O dilema de Dilma está entre não desagradar a base que a elegeu presidente e a preocupação com o rombo da previdência. Em coletiva de imprensa, concedida nesta segunda-feira (15), o ministro da Previdência, Carlos Gabas, explicou que a presidente está analisando cada número.

“A presidente ainda não tomou decisão. Ela tem até quarta-feira (17). Ela é muito cuidadosa, não só com o cenário político, mas com o cenário das contas da Previdência Social e com as contas da União como um todo. A presidente não tomará medidas sem conhecer absolutamente todos os números.”

Se a medida for sancionada, inicialmente, segundo Gabas, a conta da previdência poderia ter uma economia de R$ 12 bilhões, porque as pessoas passariam a postergar a aposentadoria. Após 2018, entretanto, quando essas pessoas passassem a pedir a aposentadoria a despesa voltaria a crescer. Até 2030, o aumento seria de R$ 135 bilhões e chegaria a R$ 3,2 trilhões até 2060.

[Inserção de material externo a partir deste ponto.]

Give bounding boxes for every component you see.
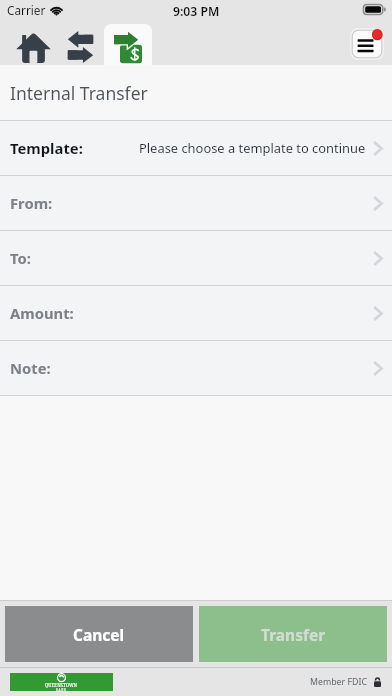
- staticText: B A N K: [56, 688, 67, 691]
- button[interactable]: Queenstown Bank: [10, 673, 113, 691]
- staticText: From:: [10, 193, 53, 213]
- button[interactable]: From:: [0, 176, 392, 230]
- button[interactable]: Amount:: [0, 286, 392, 340]
- button[interactable]: Transfers: [67, 31, 94, 63]
- button[interactable]: To:: [0, 231, 392, 285]
- staticText: Amount:: [10, 303, 74, 323]
- button[interactable]: Menu: [349, 27, 385, 61]
- button[interactable]: Internal Transfer: [104, 24, 152, 66]
- button[interactable]: Home: [16, 32, 51, 63]
- staticText: 9:03 PM: [173, 3, 220, 20]
- staticText: QUEENSTOWN: [45, 682, 78, 688]
- staticText: Note:: [10, 358, 51, 378]
- staticText: Please choose a template to continue: [139, 139, 366, 157]
- staticText: Transfer: [261, 624, 326, 645]
- button[interactable]: Note:: [0, 341, 392, 395]
- staticText: Internal Transfer: [10, 81, 148, 105]
- staticText: Carrier: [7, 2, 46, 18]
- button[interactable]: Template:: [0, 121, 392, 175]
- staticText: Template:: [10, 138, 83, 158]
- staticText: Cancel: [73, 624, 125, 645]
- button[interactable]: Cancel: [5, 606, 193, 662]
- staticText: Member FDIC: [310, 676, 367, 688]
- button[interactable]: Transfer: [199, 606, 387, 662]
- staticText: To:: [10, 248, 31, 268]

O ministro conversou com jornalistas após encontro com as centrais sindicais no Palácio do Planalto. Na reunião, segundo Gabas, o governo esperava uma proposta dos sindicalistas, mas eles apenas pediram a sanção do texto.

Para Gabas, a proposta como está é “inviável”. "Temos dois dias, precisamos encontrar uma equação que não inviabilize a Previdência e não rompa diálogo com centrais sindicais.” Ainda de acordo ele, as pessoas não precisam correr para a aposentadoria. "Nós não mandaremos regras de retirada de direitos de ninguém.”

Para o presidente da Central Única dos Trabalhadores (CUT), Vagner Freitas, a sanção da matéria representa uma reparação dos danos causados pelo fator na década de 1980. No Congresso, o presidente da Câmara, Eduardo Cunha (PMDB-RJ) e o do Senado, Renan Calheiros (PMDB-AL), já disseram que estão dispostos a derrubar o veto, caso a presidente decida por ele.

Entenda a proposta de fim do fator previdenciário que está nas mãos da presidente:

- O texto cria a regra 85/95. Na prática, significa que a pessoa pode aposentar quando a idade somada a 30 anos de contribuição passa de 85 para as mulheres e de 95, para os homens.

- Exemplo disso seria uma mulher que tem 55 anos, mas já completou 30 anos de contribuição. Com isso, 55 + 30 = 85. Logo, ela estaria fora do fator previdenciário.

- Hoje, o fator, instituído em 1999, reduz o salário de quem se aposenta com menos de 65 anos, mesmo que a pessoa tenha contribuído por mais de 35 anos, no caso dos homens e de 30 anos, no caso das mulheres.